-- Exercise input --
=== Section Start ===

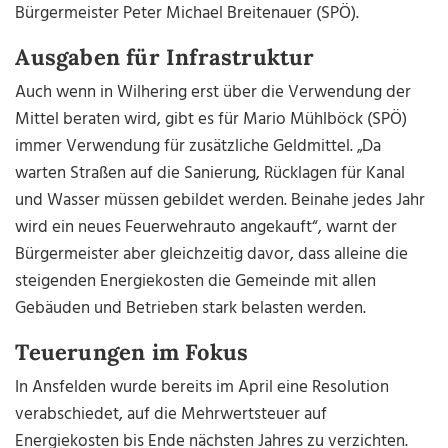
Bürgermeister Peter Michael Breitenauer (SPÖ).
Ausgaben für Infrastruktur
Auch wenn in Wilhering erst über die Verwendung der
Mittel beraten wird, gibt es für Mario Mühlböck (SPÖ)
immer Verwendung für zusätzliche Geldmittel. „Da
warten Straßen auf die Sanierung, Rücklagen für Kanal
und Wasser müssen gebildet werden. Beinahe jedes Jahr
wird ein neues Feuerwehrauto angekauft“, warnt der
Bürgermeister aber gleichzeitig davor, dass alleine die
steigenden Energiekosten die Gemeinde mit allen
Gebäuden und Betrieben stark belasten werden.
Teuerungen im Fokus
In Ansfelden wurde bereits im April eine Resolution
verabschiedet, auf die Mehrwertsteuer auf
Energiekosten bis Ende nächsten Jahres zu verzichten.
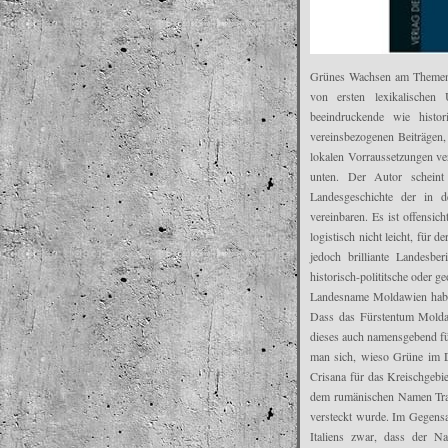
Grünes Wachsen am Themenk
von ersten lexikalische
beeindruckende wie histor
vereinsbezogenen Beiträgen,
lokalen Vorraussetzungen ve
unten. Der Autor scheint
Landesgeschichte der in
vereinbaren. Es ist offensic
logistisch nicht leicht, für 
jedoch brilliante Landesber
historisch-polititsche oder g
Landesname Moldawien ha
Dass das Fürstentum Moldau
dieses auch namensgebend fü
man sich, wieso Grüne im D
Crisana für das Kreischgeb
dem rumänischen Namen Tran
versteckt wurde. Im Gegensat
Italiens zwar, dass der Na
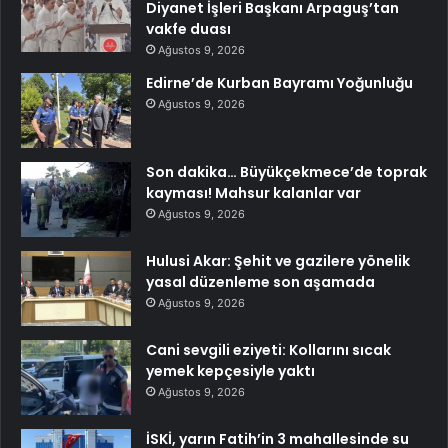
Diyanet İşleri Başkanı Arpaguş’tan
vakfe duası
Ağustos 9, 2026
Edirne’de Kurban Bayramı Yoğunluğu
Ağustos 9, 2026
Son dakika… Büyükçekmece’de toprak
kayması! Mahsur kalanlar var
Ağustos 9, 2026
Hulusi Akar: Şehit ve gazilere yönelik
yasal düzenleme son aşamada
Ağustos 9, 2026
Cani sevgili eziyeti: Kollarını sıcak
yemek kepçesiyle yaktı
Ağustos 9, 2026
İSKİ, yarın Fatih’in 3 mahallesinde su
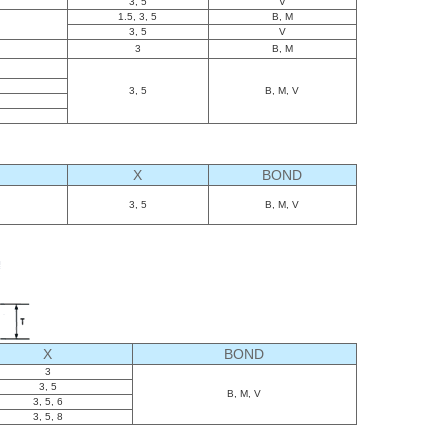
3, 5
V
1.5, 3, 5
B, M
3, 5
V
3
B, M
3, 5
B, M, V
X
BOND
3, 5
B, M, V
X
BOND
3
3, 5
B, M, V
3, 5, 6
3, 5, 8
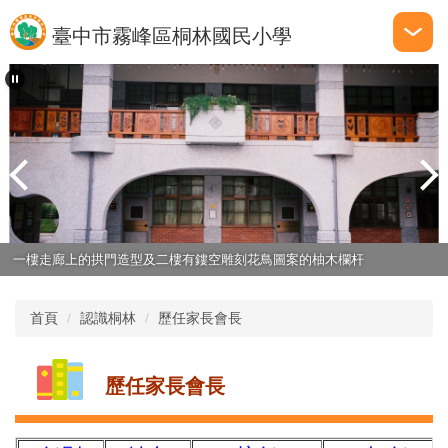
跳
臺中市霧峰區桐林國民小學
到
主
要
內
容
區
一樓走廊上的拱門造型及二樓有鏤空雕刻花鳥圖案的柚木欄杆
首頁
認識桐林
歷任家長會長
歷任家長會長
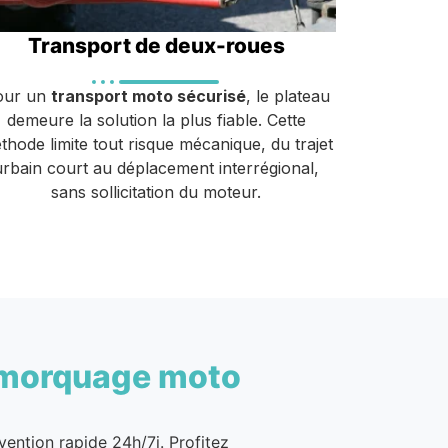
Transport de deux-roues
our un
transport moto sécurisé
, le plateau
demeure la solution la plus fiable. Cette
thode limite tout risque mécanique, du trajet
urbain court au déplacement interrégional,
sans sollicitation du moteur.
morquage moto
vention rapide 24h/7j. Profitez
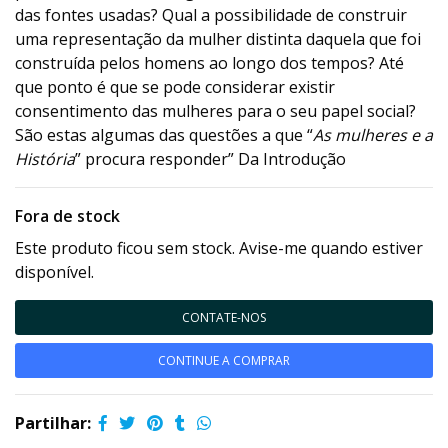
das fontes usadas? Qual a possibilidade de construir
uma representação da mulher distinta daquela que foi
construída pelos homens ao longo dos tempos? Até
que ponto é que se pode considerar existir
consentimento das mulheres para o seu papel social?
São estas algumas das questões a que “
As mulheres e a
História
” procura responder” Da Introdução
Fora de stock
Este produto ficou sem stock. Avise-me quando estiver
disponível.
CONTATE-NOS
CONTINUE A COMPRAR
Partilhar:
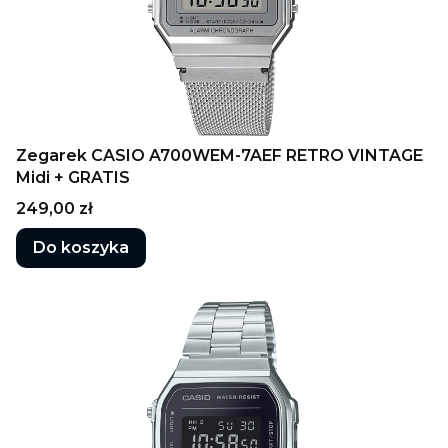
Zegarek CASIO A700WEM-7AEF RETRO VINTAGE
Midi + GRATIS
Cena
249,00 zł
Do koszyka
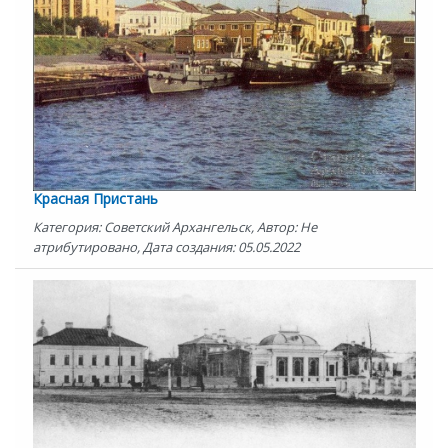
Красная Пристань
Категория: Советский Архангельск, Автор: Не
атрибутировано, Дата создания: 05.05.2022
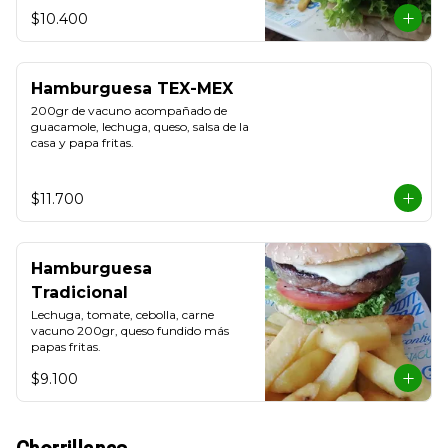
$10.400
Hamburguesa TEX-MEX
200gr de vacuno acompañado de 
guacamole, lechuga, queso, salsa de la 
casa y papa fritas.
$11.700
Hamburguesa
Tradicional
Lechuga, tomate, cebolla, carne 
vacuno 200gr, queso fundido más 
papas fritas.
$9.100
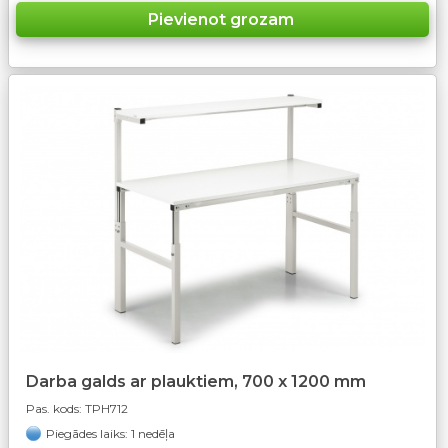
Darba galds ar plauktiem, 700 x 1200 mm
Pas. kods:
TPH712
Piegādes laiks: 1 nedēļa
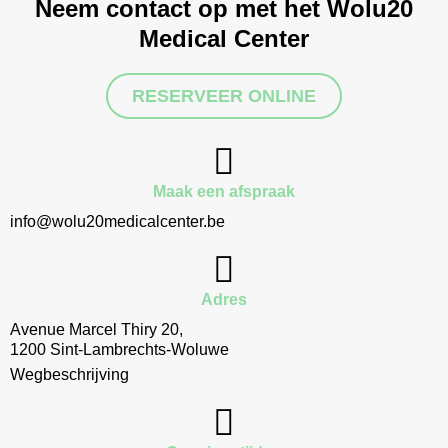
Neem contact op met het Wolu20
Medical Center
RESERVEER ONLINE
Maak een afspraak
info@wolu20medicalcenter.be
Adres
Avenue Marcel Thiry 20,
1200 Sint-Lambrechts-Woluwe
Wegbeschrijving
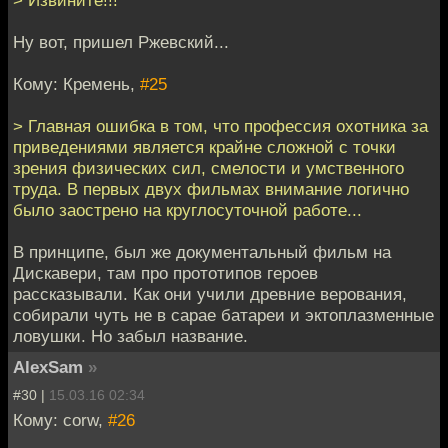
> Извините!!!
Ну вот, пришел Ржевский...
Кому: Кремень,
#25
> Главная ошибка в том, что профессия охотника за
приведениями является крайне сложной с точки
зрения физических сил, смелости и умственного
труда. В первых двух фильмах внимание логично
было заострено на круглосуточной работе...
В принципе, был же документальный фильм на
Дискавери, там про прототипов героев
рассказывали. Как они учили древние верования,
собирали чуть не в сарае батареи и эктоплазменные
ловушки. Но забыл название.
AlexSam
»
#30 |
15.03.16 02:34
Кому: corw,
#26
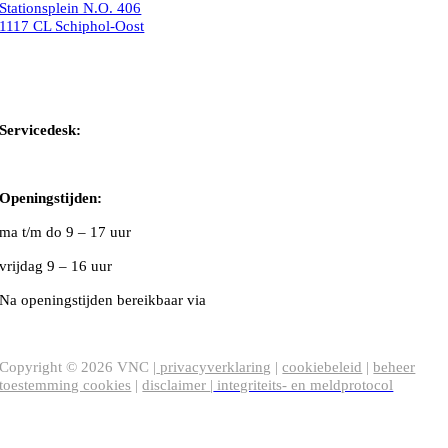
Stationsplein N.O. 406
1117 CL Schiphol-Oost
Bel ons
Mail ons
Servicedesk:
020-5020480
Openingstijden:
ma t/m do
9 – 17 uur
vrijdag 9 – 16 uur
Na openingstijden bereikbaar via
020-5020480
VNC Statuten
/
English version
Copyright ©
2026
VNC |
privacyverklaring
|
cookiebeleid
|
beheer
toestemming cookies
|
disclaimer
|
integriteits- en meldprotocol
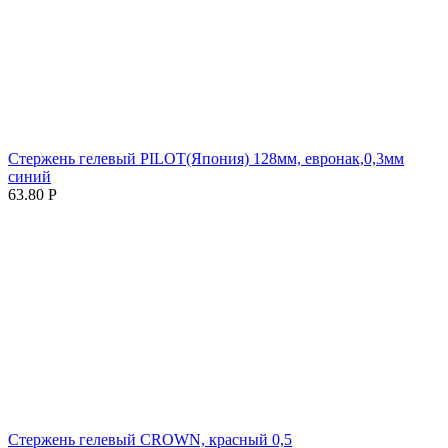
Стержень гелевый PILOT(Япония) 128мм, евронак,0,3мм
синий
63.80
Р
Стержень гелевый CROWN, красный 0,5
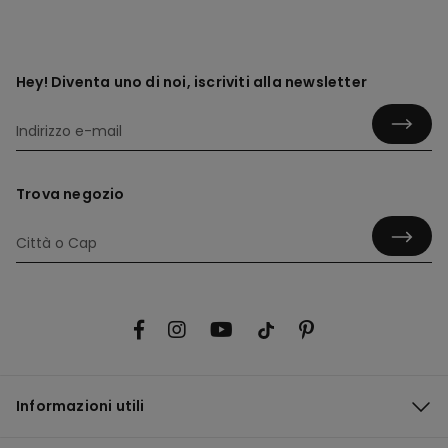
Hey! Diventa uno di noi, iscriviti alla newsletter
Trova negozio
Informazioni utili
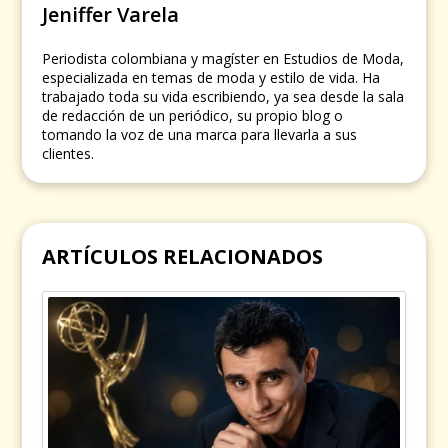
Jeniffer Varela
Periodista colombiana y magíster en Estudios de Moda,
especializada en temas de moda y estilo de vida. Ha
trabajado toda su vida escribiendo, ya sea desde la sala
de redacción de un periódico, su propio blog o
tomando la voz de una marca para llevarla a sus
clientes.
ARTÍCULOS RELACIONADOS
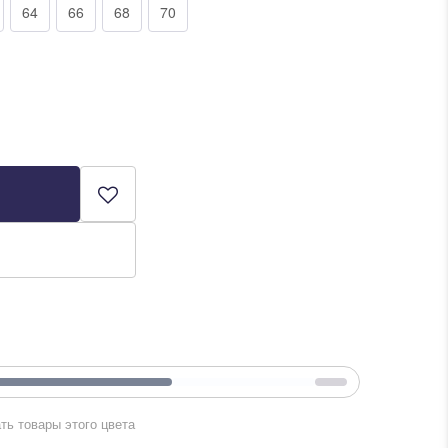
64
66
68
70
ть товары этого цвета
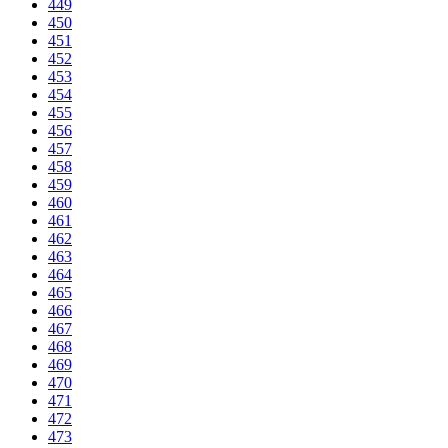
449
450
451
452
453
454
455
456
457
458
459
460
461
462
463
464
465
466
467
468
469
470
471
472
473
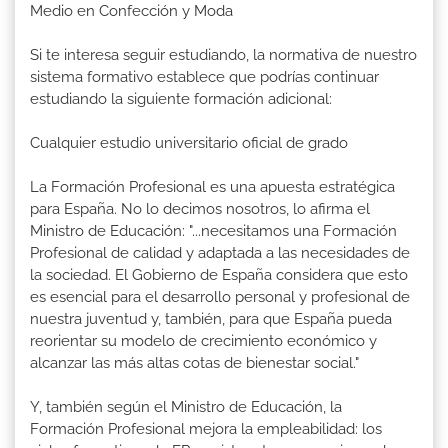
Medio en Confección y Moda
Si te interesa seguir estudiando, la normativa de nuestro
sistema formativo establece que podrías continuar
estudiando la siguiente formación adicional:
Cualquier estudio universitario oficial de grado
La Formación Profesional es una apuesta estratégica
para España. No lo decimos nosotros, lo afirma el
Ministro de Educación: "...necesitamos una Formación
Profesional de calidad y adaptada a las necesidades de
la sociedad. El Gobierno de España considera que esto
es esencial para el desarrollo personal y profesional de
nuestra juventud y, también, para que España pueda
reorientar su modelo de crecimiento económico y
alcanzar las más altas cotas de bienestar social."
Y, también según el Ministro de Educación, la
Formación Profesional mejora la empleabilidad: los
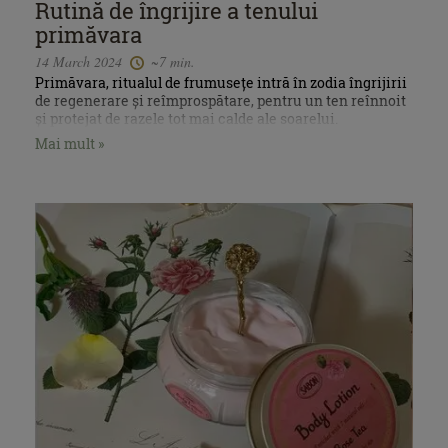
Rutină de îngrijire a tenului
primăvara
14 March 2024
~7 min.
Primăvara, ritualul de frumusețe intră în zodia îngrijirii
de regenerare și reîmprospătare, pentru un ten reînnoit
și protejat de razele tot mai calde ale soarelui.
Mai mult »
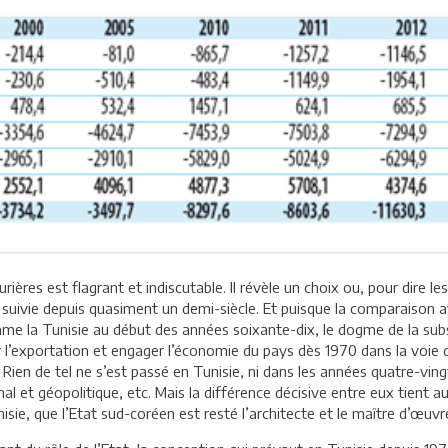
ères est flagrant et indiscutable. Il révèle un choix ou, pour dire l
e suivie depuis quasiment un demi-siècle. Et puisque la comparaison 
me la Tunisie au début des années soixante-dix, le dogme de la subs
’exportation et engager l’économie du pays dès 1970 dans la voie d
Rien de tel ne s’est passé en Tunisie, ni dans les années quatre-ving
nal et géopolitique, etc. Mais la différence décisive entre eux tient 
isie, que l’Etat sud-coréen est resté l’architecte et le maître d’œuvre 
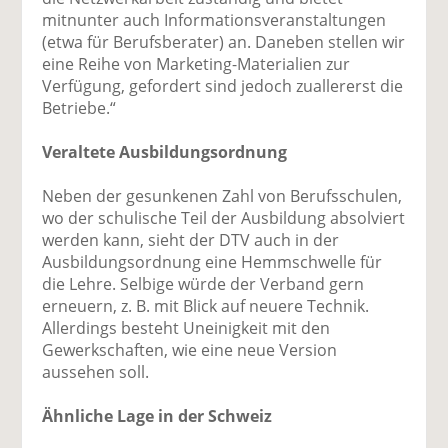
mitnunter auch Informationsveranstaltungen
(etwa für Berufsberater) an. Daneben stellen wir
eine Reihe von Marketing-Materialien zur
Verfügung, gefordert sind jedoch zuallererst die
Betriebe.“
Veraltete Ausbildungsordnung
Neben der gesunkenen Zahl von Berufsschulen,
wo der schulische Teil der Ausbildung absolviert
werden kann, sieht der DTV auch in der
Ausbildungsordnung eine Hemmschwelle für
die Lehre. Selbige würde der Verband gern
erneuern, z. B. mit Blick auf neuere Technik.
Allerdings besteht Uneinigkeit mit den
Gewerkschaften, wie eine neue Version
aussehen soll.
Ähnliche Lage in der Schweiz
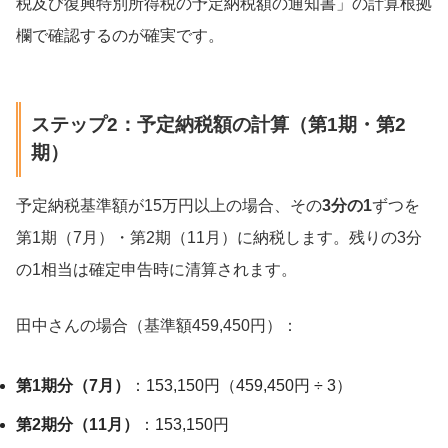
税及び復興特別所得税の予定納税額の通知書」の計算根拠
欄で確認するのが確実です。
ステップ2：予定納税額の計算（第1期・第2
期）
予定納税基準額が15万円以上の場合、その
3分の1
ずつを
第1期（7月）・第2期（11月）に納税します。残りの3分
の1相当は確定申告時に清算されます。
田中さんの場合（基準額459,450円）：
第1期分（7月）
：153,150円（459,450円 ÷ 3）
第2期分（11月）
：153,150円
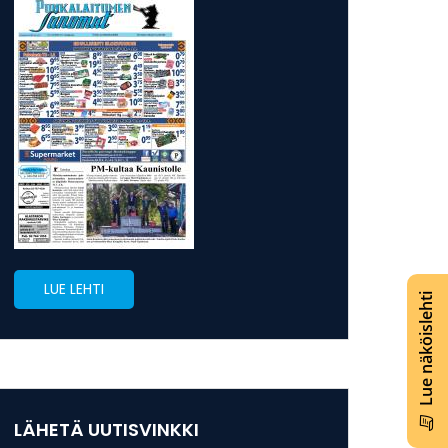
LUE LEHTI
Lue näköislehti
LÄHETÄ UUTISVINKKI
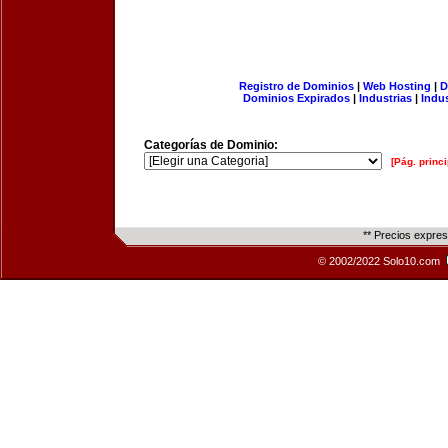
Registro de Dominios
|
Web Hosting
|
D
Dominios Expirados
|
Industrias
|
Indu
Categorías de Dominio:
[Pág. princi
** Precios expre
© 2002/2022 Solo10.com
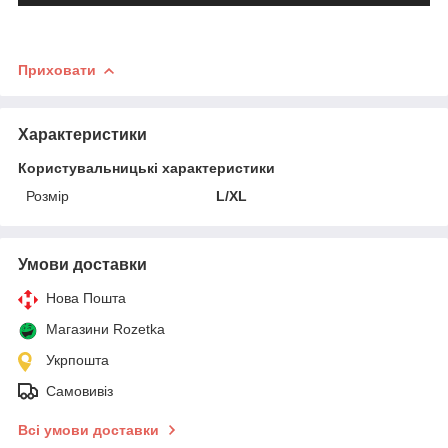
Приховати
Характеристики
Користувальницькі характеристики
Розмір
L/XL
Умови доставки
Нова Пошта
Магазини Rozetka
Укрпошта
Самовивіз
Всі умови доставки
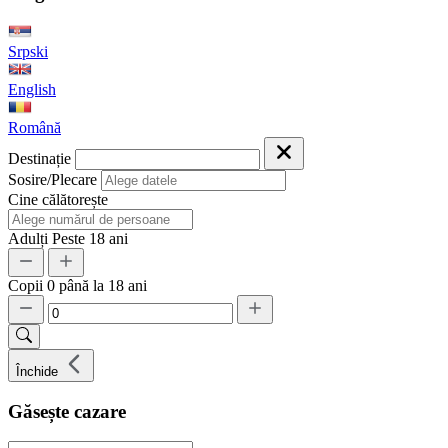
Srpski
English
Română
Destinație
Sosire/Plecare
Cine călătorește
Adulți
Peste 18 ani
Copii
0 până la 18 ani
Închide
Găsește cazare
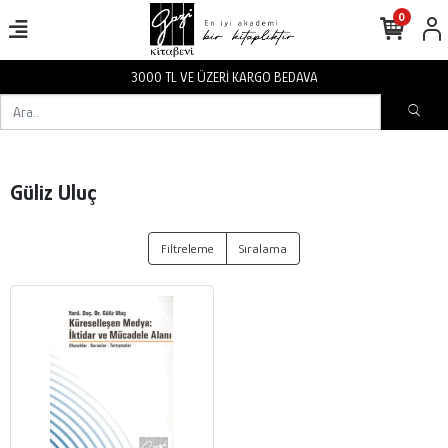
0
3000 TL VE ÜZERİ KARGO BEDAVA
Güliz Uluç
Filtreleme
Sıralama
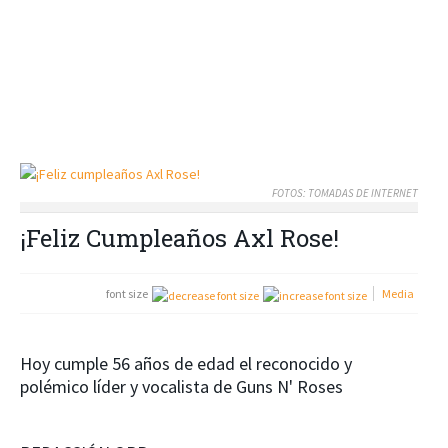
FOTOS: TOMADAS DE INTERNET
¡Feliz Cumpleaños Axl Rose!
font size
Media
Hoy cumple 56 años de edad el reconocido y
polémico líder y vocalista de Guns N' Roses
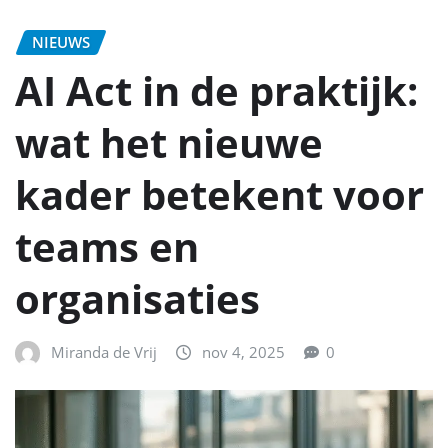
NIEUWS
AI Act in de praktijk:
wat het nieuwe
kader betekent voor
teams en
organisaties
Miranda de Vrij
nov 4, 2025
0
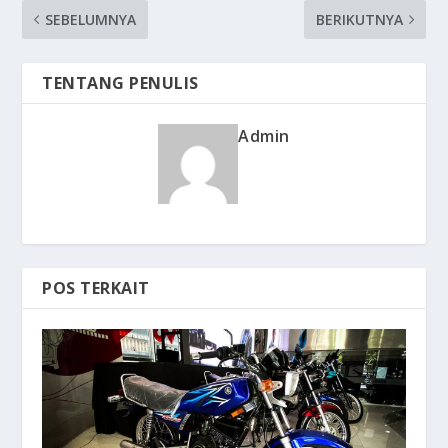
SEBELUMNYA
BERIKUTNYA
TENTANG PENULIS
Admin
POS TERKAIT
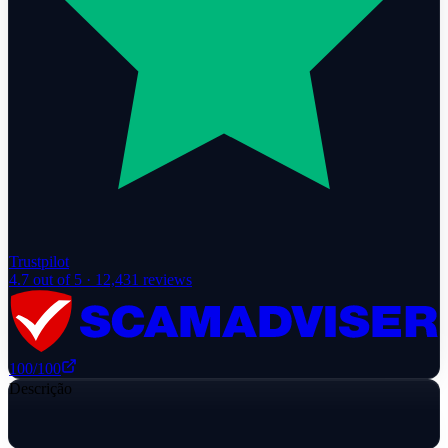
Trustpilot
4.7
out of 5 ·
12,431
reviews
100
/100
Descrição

=== Section End ===

-- Problem to solve --
Going back to the data above, write out everything from the line with "papas fritas." down to the line with "труда. В первых двух фильмах внимание логично", both included, leaving every picture out.

-- Response --
papas fritas.
$9.100
Darba galds ar plauktiem, 700 x 1200 mm
Pas. kods:
TPH712
Piegādes laiks: 1 nedēļa
Neem contact op met het Wolu20
Medical Center
RESERVEER ONLINE
Maak een afspraak
info@wolu20medicalcenter.be
Adres
Avenue Marcel Thiry 20,
1200 Sint-Lambrechts-Woluwe
Wegbeschrijving
> Извините!!!
Ну вот, пришел Ржевский...
Кому: Кремень,
#25
> Главная ошибка в том, что профессия охотника за
приведениями является крайне сложной с точки
зрения физических сил, смелости и умственного
труда. В первых двух фильмах внимание логично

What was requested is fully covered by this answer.